The case was settled in 1986 with the late Judge D. Michael Hurley partially sealing the case file and ordering the attorneys and others involved in the case not to discuss the agreement.

While the amount of the settlement was never disclosed, court records show that before the suit was settled, another New London Superior Court judge placed a $250,000 attachment on a house Curry owned on Groton Long Point Road. The judge approved the girl's request for a prejudgment remedy because he agreed there was probable cause to sustain the girl's claim that Curry raped her.

Three months after the settlement, the 62-year-old Curry was found dead in his home.
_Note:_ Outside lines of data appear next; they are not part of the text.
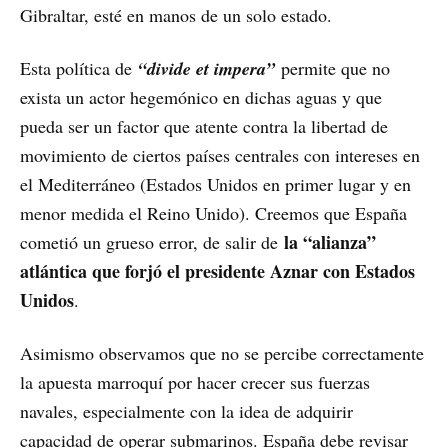
Gibraltar, esté en manos de un solo estado.
Esta política de
“divide et impera”
permite que no
exista un actor hegemónico en dichas aguas y que
pueda ser un factor que atente contra la libertad de
movimiento de ciertos países centrales con intereses en
el Mediterráneo (Estados Unidos en primer lugar y en
menor medida el Reino Unido). Creemos que España
la “alianza”
cometió un grueso error, de salir de
atlántica que forjó el presidente Aznar con Estados
Unidos
.
Asimismo observamos que no se percibe correctamente
la apuesta marroquí por hacer crecer sus fuerzas
navales, especialmente con la idea de adquirir
capacidad de operar submarinos. España debe revisar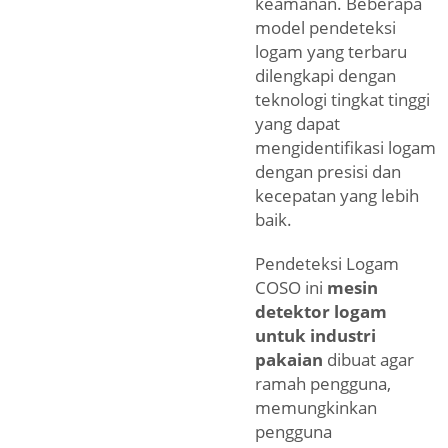
keamanan. Beberapa
model pendeteksi
logam yang terbaru
dilengkapi dengan
teknologi tingkat tinggi
yang dapat
mengidentifikasi logam
dengan presisi dan
kecepatan yang lebih
baik.
Pendeteksi Logam
COSO ini
mesin
detektor logam
untuk industri
pakaian
dibuat agar
ramah pengguna,
memungkinkan
pengguna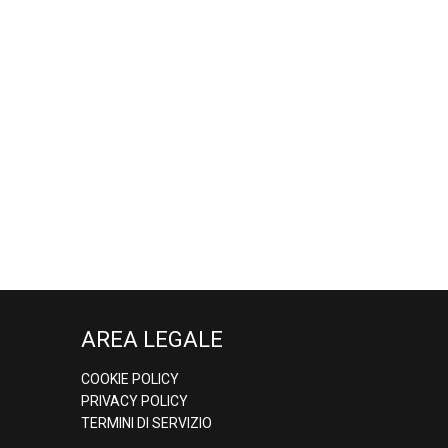
AREA LEGALE
COOKIE POLICY
PRIVACY POLICY
TERMINI DI SERVIZIO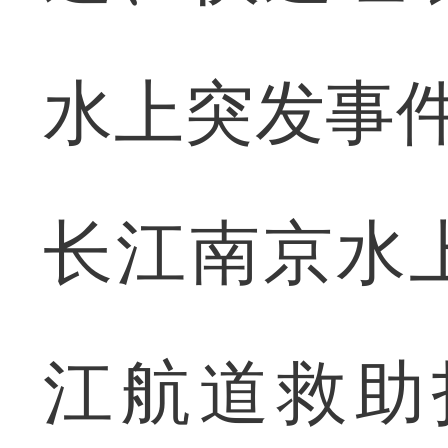
水上突发事件
长江南京水
江航道救助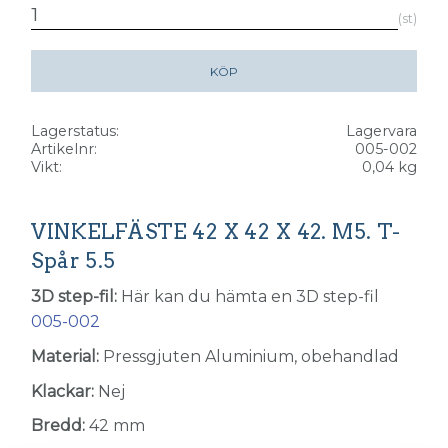
st
KÖP
Lagerstatus
Lagervara
Artikelnr
005-002
Vikt
0,04 kg
VINKELFÄSTE 42 X 42 X 42. M5. T-
Spår 5.5
3D step-fil:
Här kan du hämta en 3D step-fil
005-002
Material:
Pressgjuten Aluminium, obehandlad
Klackar:
Nej
Bredd:
42 mm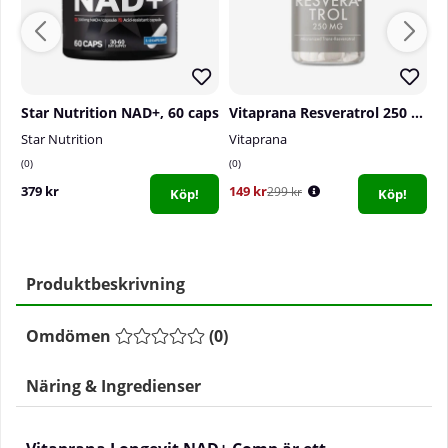
Star Nutrition NAD+, 60 caps
Vitaprana Resveratrol 250 mg, 60 caps
Star Nutrition
Vitaprana
S
0
0
0
379 kr
149 kr
7
299 kr
Köp!
Köp!
Produktbeskrivning
Omdömen
(
0
)
Näring & Ingredienser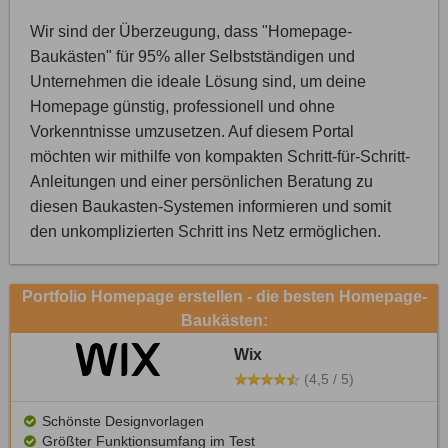
Wir sind der Überzeugung, dass "Homepage-
Baukästen" für 95% aller Selbstständigen und
Unternehmen die ideale Lösung sind, um deine
Homepage günstig, professionell und ohne
Vorkenntnisse umzusetzen. Auf diesem Portal
möchten wir mithilfe von kompakten Schritt-für-Schritt-
Anleitungen und einer persönlichen Beratung zu
diesen Baukasten-Systemen informieren und somit
den unkomplizierten Schritt ins Netz ermöglichen.
Portfolio Homepage erstellen - die besten Homepage-
Baukästen:
Wix
(4,5 / 5)
Schönste Designvorlagen
Größter Funktionsumfang im Test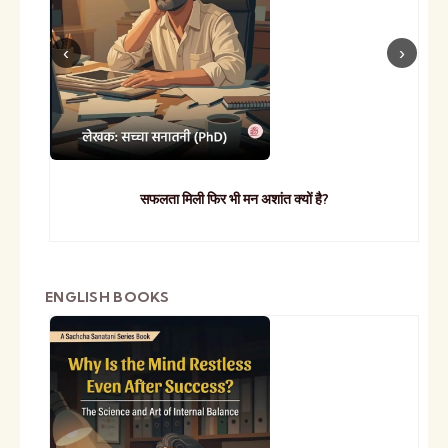
सफलता मिली फिर भी मन अशांत क्यों है?
ENGLISH BOOKS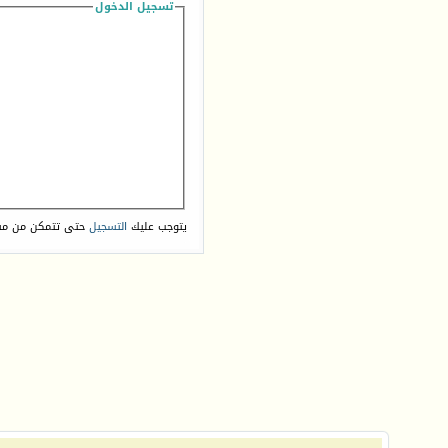
تسجيل الدخول
يتوجب عليك
التسجيل
حتى تتمكن من مش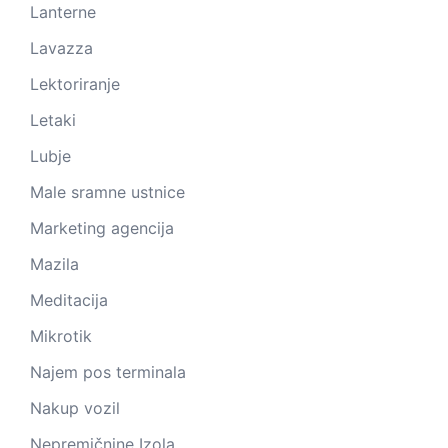
Lanterne
Lavazza
Lektoriranje
Letaki
Lubje
Male sramne ustnice
Marketing agencija
Mazila
Meditacija
Mikrotik
Najem pos terminala
Nakup vozil
Nepremičnine Izola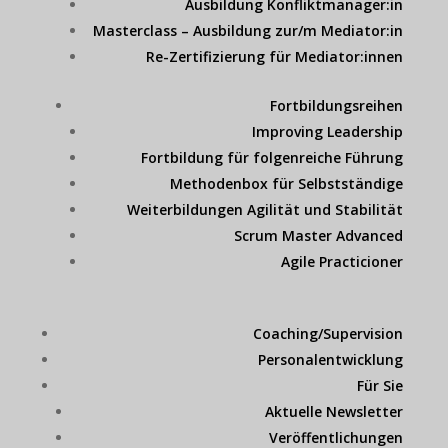
Ausbildung Konfliktmanager:in
Masterclass – Ausbildung zur/m Mediator:in
Re-Zertifizierung für Mediator:innen
Fortbildungsreihen
Improving Leadership
Fortbildung für folgenreiche Führung
Methodenbox für Selbstständige
Weiterbildungen Agilität und Stabilität
Scrum Master Advanced
Agile Practicioner
Coaching/Supervision
Personalentwicklung
Für Sie
Aktuelle Newsletter
Veröffentlichungen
An autopsy revealed that he died of a lacerated spleen due to fractured ribs, diabetes and cardiomyopathy, or heart disease. Police said it appeared he died of natural causes.

Former Bishop of Norwich Daniel P. Reilly, who during his 19-year tenure transferred other priests suspected of sexual assaulting children and did not report the allegations to police, told more than 300 mourners at Curry's funeral Mass that "Certainly, the Lord placed heavy crosses on (Curry's) shoulders in recent years."

"Father Curry faced his struggles with an ever-growing love of the Lord. ... We pray now that he will have eternal peace and light that he so richly deserves," Reilly said.